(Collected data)
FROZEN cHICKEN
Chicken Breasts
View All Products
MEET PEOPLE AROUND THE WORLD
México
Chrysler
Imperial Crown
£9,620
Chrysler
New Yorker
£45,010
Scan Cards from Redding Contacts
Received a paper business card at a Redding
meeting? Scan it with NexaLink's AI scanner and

--

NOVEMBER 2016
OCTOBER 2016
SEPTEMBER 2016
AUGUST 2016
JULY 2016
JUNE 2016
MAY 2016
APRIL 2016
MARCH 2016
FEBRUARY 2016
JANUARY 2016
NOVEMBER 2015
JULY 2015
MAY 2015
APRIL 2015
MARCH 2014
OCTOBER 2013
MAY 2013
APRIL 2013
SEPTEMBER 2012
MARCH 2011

* * *

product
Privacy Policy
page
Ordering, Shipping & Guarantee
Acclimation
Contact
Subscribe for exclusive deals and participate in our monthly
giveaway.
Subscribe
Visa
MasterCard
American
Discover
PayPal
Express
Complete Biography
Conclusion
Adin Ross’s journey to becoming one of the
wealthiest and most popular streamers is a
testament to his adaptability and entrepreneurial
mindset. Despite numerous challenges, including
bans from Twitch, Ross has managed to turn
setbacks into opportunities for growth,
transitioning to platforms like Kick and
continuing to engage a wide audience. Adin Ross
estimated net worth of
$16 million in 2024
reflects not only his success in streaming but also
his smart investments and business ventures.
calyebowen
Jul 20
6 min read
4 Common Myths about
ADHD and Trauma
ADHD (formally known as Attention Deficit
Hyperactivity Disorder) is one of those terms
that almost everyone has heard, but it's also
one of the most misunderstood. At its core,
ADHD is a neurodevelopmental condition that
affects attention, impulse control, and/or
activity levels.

◆ **DIRECTIONS FOR THIS TASK**
Please copy the lines above from the line with "FROZEN cHICKEN" up to and including the line with "meeting? Scan it", exactly as written and with nothing else.

◆ **ANSWER**
FROZEN cHICKEN
Chicken Breasts
View All Products
MEET PEOPLE AROUND THE WORLD
México
Chrysler
Imperial Crown
£9,620
Chrysler
New Yorker
£45,010
Scan Cards from Redding Contacts
Received a paper business card at a Redding
meeting? Scan it with NexaLink's AI scanner and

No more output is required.